Yesterday we wrote about Michael Tomasky’s piece titled ““The Right Wants to Freedom Us to Death.” Today we have Michael Gerson’s Washington Post column, “How is the GOP’s coronavirus recklessness compatible with being pro-life?”
Here is a taste:
During last week’s budget negotiations, and as America prepared for the full-scale arrival of the omicron coronavirus variant, every present Senate Republican voted to “defund” the federal vaccine mandate on businesses, the military and the federal workforce. This indicated a political party now so intimidated by its liberty caucus that senators such as Mitt Romney of Utah and Susan Collins of Maine felt compelled to bend the knee. It was a collective declaration of utter madness.
This is the strangest political cause of my lifetime. In the midst of a public health emergency that has taken more than 1 of every 500 American lives and which has reduced average life expectancy by 1.67 years (reversing about 14 years of life expectancy gains), Republican officials are actively discouraging citizens from taking routine medical precautions for their own welfare. This is not just a disagreement about policy. It is a political movement organized around increasing the risk of death to your neighbors, particularly your ill and elderly ones. And while it is certainly selfish, is not ultimately self-interested. Fatalities have increased especially in Republican-leaning portions of the country. A death cult has adopted a death wish.
For the “don’t tread on me” crowd, this is part of a consistent ethic of death. By some recent measures, almost a third of Republicans say political violence may be necessary to “save” the country. Most of these advocates have spent many years being desensitized to bloodshed; they have been told that a portion of their fellow citizens are the embodiment of evil and bent on their destruction. A philosophy of freedom has been transformed into a means of dehumanization.

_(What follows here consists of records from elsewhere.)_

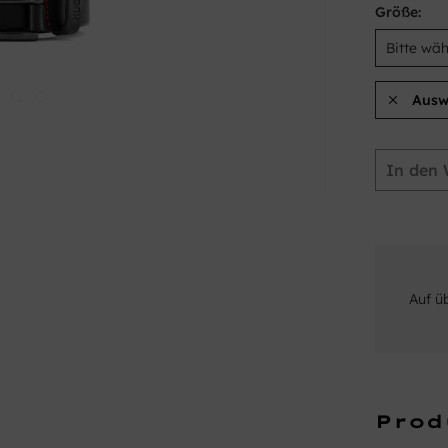
Größe:
Ausw
In den
Auf ü
Prod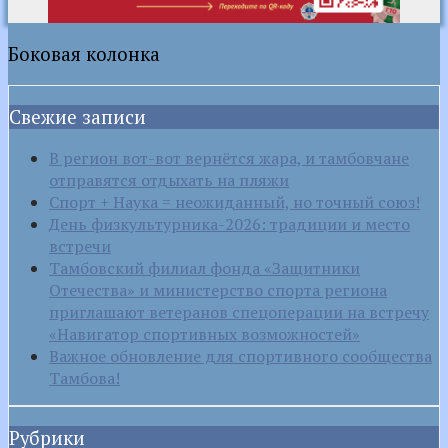
Боковая колонка
Свежие записи
В регион вот-вот вернётся жара, и тамбовчане
отправятся отдыхать на пляжи
Спорт + Наука = неожиданный, но точный союз!
День физкультурника-2026: традиции и место
встречи
Тамбовский филиал фонда «Защитники
Отечества» и министерство спорта региона
приглашают ветеранов спецоперации на встречу
«Навигатор спортивных возможностей»
Важное обновление для спортивного сообщества
Тамбова!
Рубрики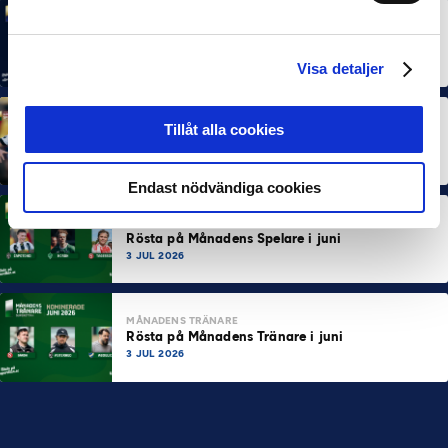
MÅNADENS SPELARE
MÅNADENS TRÄNARE
Rösta på Månadens Spelare & Tränare i juli
7 AUG 2026
Visa detaljer
MÅNADENS SPELARE
MÅNADENS TRÄNARE
Tillåt alla cookies
Dubbla Landskrona-priser när juni summeras
10 JUL 2026
Endast nödvändiga cookies
MÅNADENS SPELARE
Rösta på Månadens Spelare i juni
3 JUL 2026
MÅNADENS TRÄNARE
Rösta på Månadens Tränare i juni
3 JUL 2026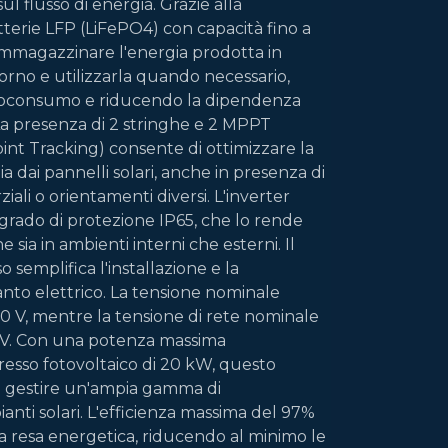
l flusso di energia. Grazie alla
tterie LFP (LiFePO4) con capacità fino a
 immagazzinare l'energia prodotta in
iorno e utilizzarla quando necessario,
toconsumo e riducendo la dipendenza
 La presenza di 2 stringhe e 2 MPPT
t Tracking) consente di ottimizzare la
 dai pannelli solari, anche in presenza di
ali o orientamenti diversi. L'inverter
 grado di protezione IP65, che lo rende
ne sia in ambienti interni che esterni. Il
semplifica l'installazione e la
anto elettrico. La tensione nominale
20 V, mentre la tensione di rete nominale
0 V. Con una potenza massima
esso fotovoltaico di 20 kW, questo
di gestire un'ampia gamma di
ianti solari. L'efficienza massima del 97%
a resa energetica, riducendo al minimo le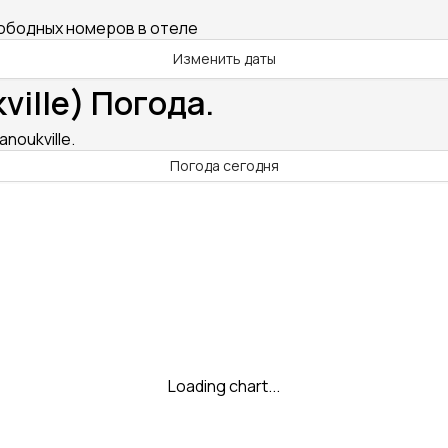
вободных номеров в отеле
Изменить даты
ville) Погода.
anoukville.
Погода сегодня
Loading chart...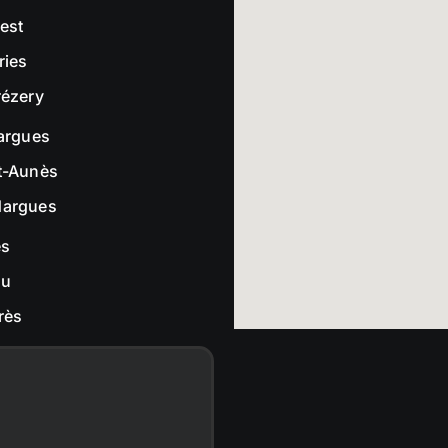
rest
ries
rézery
largues
t-Aunès
dargues
es
ou
rès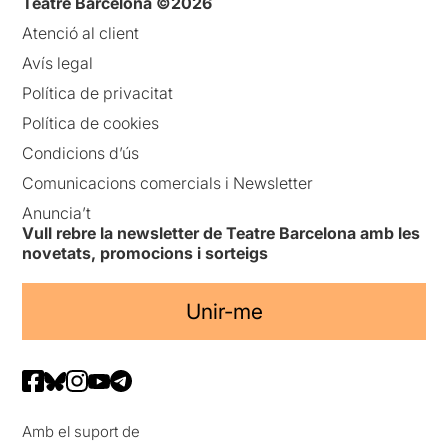
Teatre Barcelona ©2026
Atenció al client
Avís legal
Política de privacitat
Política de cookies
Condicions d’ús
Comunicacions comercials i Newsletter
Anuncia’t
Vull rebre la newsletter de Teatre Barcelona amb les
novetats, promocions i sorteigs
Unir-me
Amb el suport de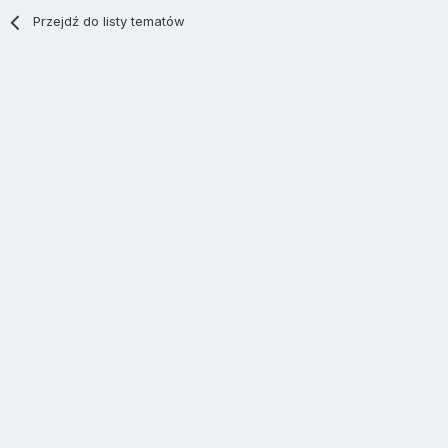
Przejdź do listy tematów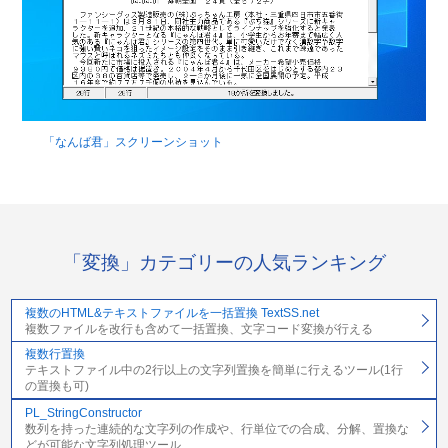
「なんば君」スクリーンショット
「変換」カテゴリーの人気ランキング
複数のHTML&テキストファイルを一括置換 TextSS.net
複数ファイルを改行も含めて一括置換、文字コード変換が行える
複数行置換
テキストファイル中の2行以上の文字列置換を簡単に行えるツール(1行
の置換も可)
PL_StringConstructor
数列を持った連続的な文字列の作成や、行単位での合成、分解、置換な
どが可能な文字列処理ツール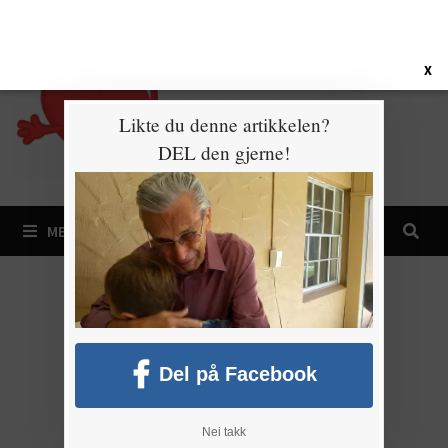
Gå
8. august 2026
til
innhold
X
Likte du denne artikkelen?
DEL den gjerne!
MENY
Del på Facebook
Nei takk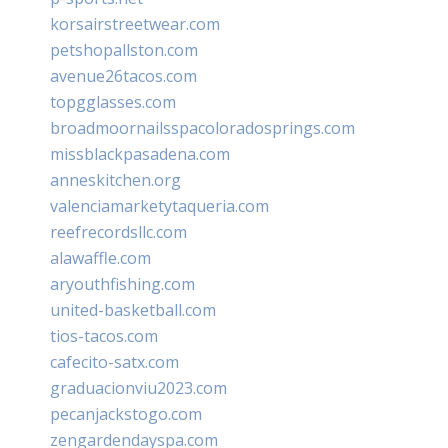
korsairstreetwear.com
petshopallston.com
avenue26tacos.com
topgglasses.com
broadmoornailsspacoloradosprings.com
missblackpasadena.com
anneskitchen.org
valenciamarketytaqueria.com
reefrecordsllc.com
alawaffle.com
aryouthfishing.com
united-basketball.com
tios-tacos.com
cafecito-satx.com
graduacionviu2023.com
pecanjackstogo.com
zengardendayspa.com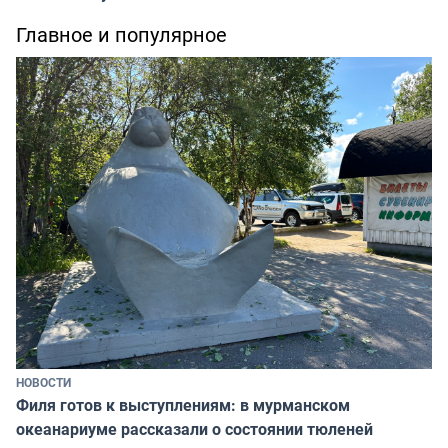
Главное и популярное
НОВОСТИ
Филя готов к выступлениям: в мурманском
океанариуме рассказали о состоянии тюленей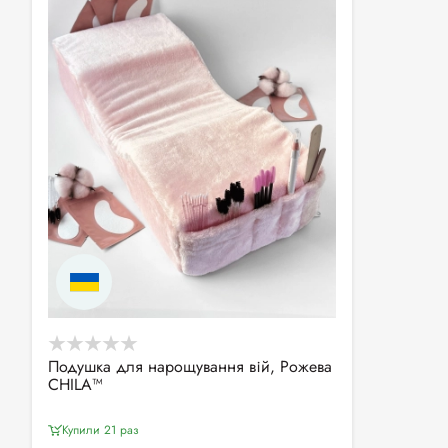
Подушка для нарощування вій, Рожева
CHILA™
Купили 21 раз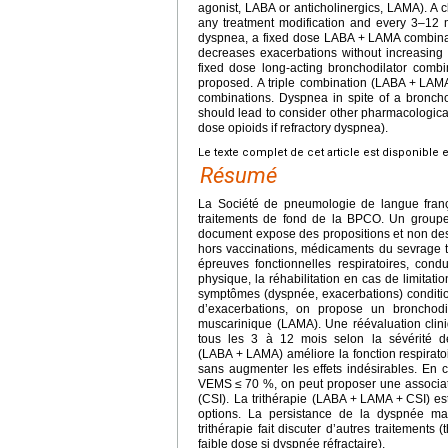
agonist, LABA or anticholinergics, LAMA). A c
any treatment modification and every 3–12 mo
dyspnea, a fixed dose LABA
+
LAMA combinat
decreases exacerbations without increasing 
fixed dose long-acting bronchodilator comb
proposed. A triple combination (LABA
+
LAM
combinations. Dyspnea in spite of a bronchod
should lead to consider other pharmacological
dose opioids if refractory dyspnea).
Le texte complet de cet article est disponible 
Résumé
La Société de pneumologie de langue franç
traitements de fond de la BPCO. Un groupe 
document expose des propositions et non des
hors vaccinations, médicaments du sevrage 
épreuves fonctionnelles respiratoires, cond
physique, la réhabilitation en cas de limitati
symptômes (dyspnée, exacerbations) conditio
d’exacerbations, on propose un bronchodi
muscarinique (LAMA). Une réévaluation clini
tous les 3 à 12 mois selon la sévérité d
(LABA
+
LAMA) améliore la fonction respirato
sans augmenter les effets indésirables. En 
VEMS
≤
70 %, on peut proposer une associa
(CSI). La trithérapie (LABA
+
LAMA
+
CSI) es
options. La persistance de la dyspnée ma
trithérapie fait discuter d’autres traitement
faible dose si dyspnée réfractaire).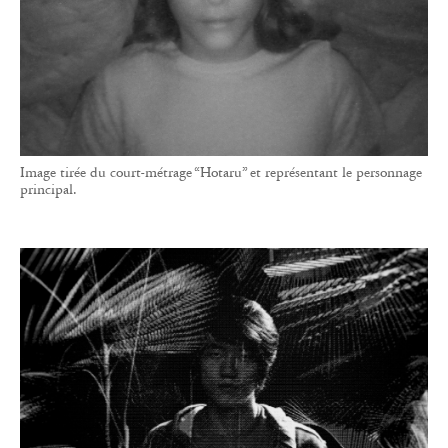
Image tirée du court-métrage “Hotaru” et représentant le personnage
principal.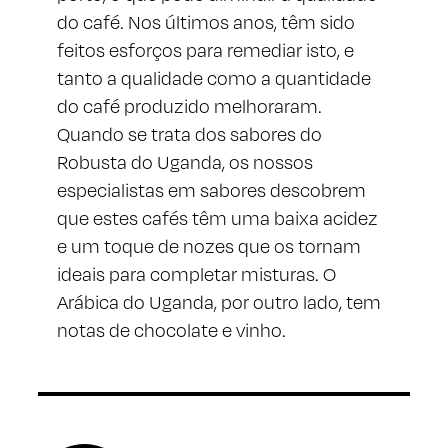
do café. Nos últimos anos, têm sido
feitos esforços para remediar isto, e
tanto a qualidade como a quantidade
do café produzido melhoraram.
Quando se trata dos sabores do
Robusta do Uganda, os nossos
especialistas em sabores descobrem
que estes cafés têm uma baixa acidez
e um toque de nozes que os tornam
ideais para completar misturas. O
Arábica do Uganda, por outro lado, tem
notas de chocolate e vinho.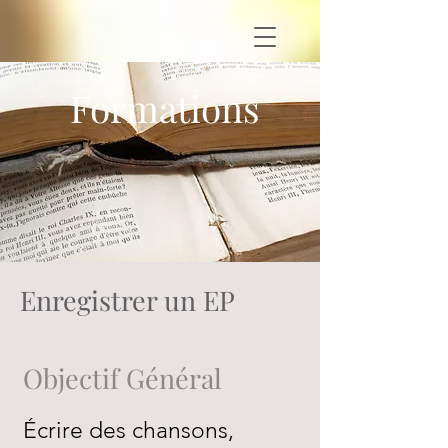
Formations
Enregistrer un EP
Objectif Général
Écrire des chansons,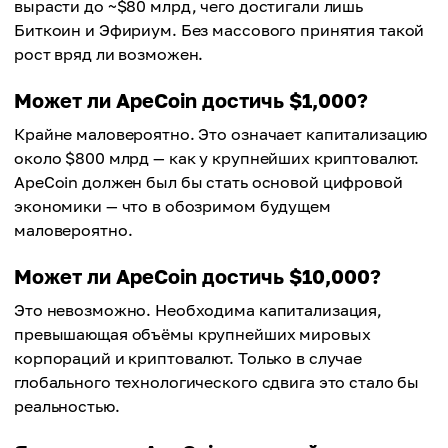
вырасти до ~$80 млрд, чего достигали лишь
Биткоин и Эфириум. Без массового принятия такой
рост вряд ли возможен.
Может ли ApeCoin достичь $1,000?
Крайне маловероятно. Это означает капитализацию
около $800 млрд — как у крупнейших криптовалют.
ApeCoin должен был бы стать основой цифровой
экономики — что в обозримом будущем
маловероятно.
Может ли ApeCoin достичь $10,000?
Это невозможно. Необходима капитализация,
превышающая объёмы крупнейших мировых
корпораций и криптовалют. Только в случае
глобального технологического сдвига это стало бы
реальностью.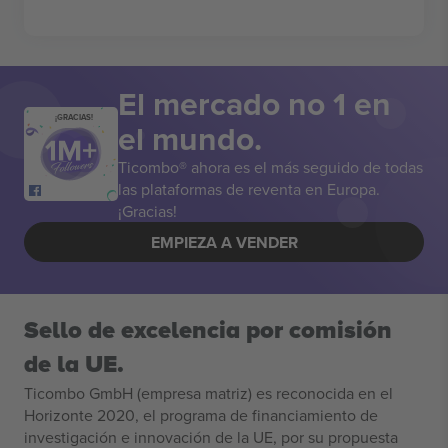
El mercado no 1 en
¡GRACIAS!
el mundo.
Ticombo® ahora es el más seguido de todas
las plataformas de reventa en Europa.
¡Gracias!
EMPIEZA A VENDER
Sello de excelencia por comisión
de la UE.
Ticombo GmbH (empresa matriz) es reconocida en el
Horizonte 2020, el programa de financiamiento de
investigación e innovación de la UE, por su propuesta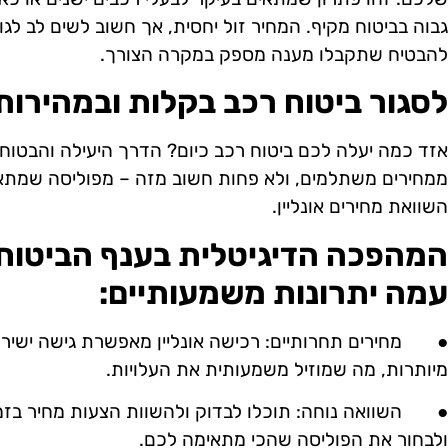
גבוה בביטוח מקיף. המחיר זול יחסית, אך חשוב לשים לב לג
להבטיח שתקבלו מענה מספק במקרה הצורך.
לסגור ביטוח רכב בקלות ובמהירות
אזד כמה יעלה לכם ביטוח רכב כיום? הדרך היעילה והבטו
ממחירים משתלמים, ולא פחות חשוב מזה – מפוליסה שמתא
השוואת מחירים אונליין.
עמה יתרונות משמעותיים:
●
מחירים תחרותיים:
רכישה אונליין מאפשרת גישה ישירה
מיותרות, מה שמוזיל משמעותית את העלויות.
●
השוואה נוחה:
תוכלו לבדוק ולהשוות הצעות מחיר בזמן
ולבחור את הפוליסה שהכי מתאימה לכם.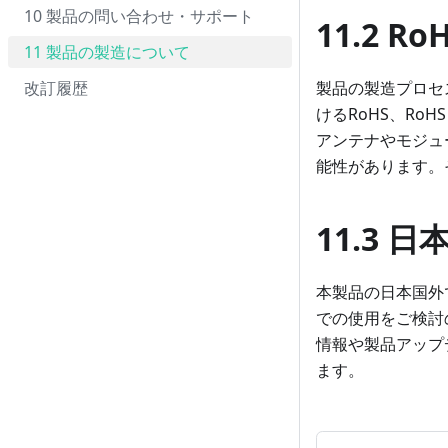
10 製品の問い合わせ・サポート
11.2 R
11 製品の製造について
改訂履歴
製品の製造プロセ
けるRoHS、RoH
アンテナやモジュ
能性があります。
11.3
本製品の日本国外
での使用をご検討
情報や製品アップ
ます。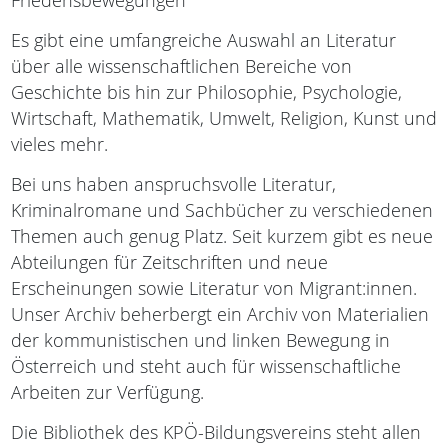
Friedensbewegungen
Es gibt eine umfangreiche Auswahl an Literatur
über alle wissenschaftlichen Bereiche von
Geschichte bis hin zur Philosophie, Psychologie,
Wirtschaft, Mathematik, Umwelt, Religion, Kunst und
vieles mehr.
Bei uns haben anspruchsvolle Literatur,
Kriminalromane und Sachbücher zu verschiedenen
Themen auch genug Platz. Seit kurzem gibt es neue
Abteilungen für Zeitschriften und neue
Erscheinungen sowie Literatur von Migrant:innen.
Unser Archiv beherbergt ein Archiv von Materialien
der kommunistischen und linken Bewegung in
Österreich und steht auch für wissenschaftliche
Arbeiten zur Verfügung.
Die Bibliothek des KPÖ-Bildungsvereins steht allen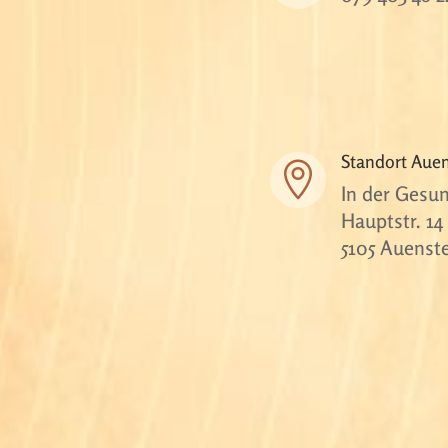
Standort Auen

In der Gesu
Hauptstr. 14
5105 Auenst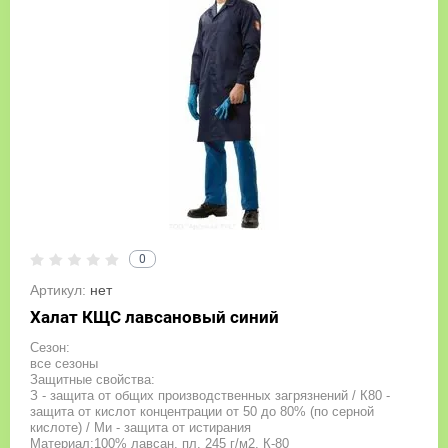
0
Артикул:
нет
Халат КЩС лавсановый синий
Сезон:
все сезоны
Защитные свойства:
З - защита от общих производственных загрязнений / К80 -
защита от кислот концентрации от 50 до 80% (по серной
кислоте) / Ми - защита от истирания
Материал:100% лавсан, пл. 245 г/м2, К-80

This sets up a serious conflict at the heart of Republican ideology — at least for those who still put stock in political consistency. The other visible wing of Trumpism is made up of antiabortion evangelicals, whose support explains much of Donald Trump’s political rise and endurance. But whatever view you take of the antiabortion movement, it is essentially communitarian, not libertarian. There is no rational way to advocate this viewpoint that does not involve the community of the born defending the interests of a voiceless, helpless group of nascent humans.
In fact, this communitarian case is one of the main ways the antiabortion movement remained viable during the decades it was encouraging the selection of conservative judges who find Roe v. Wade an abomination of judicial overreach (which it is). Influenced by Catholic social teaching — and asserting historical continuity with the civil rights movement — many Republican leaders adopted a tone of inclusion in their discourse on abortion. They talked of a “culture of life” in which the unborn were protected by law and by love. They urged a more expansive definition of the human community.
Read the rest here.
Vaccines save lives, but many evangelicals oppose vaccine mandates because they say that such mandates violate their liberties. In other words, they are willing to privilege individual rights over human lives. But when it comes to abortion, many evangelicals are unwilling to give women the liberty to control their bodies because abortions take the life of the baby in the womb.
Let’s be consistently pro-life. People’s liberties do not extend to threatening the life of another human being.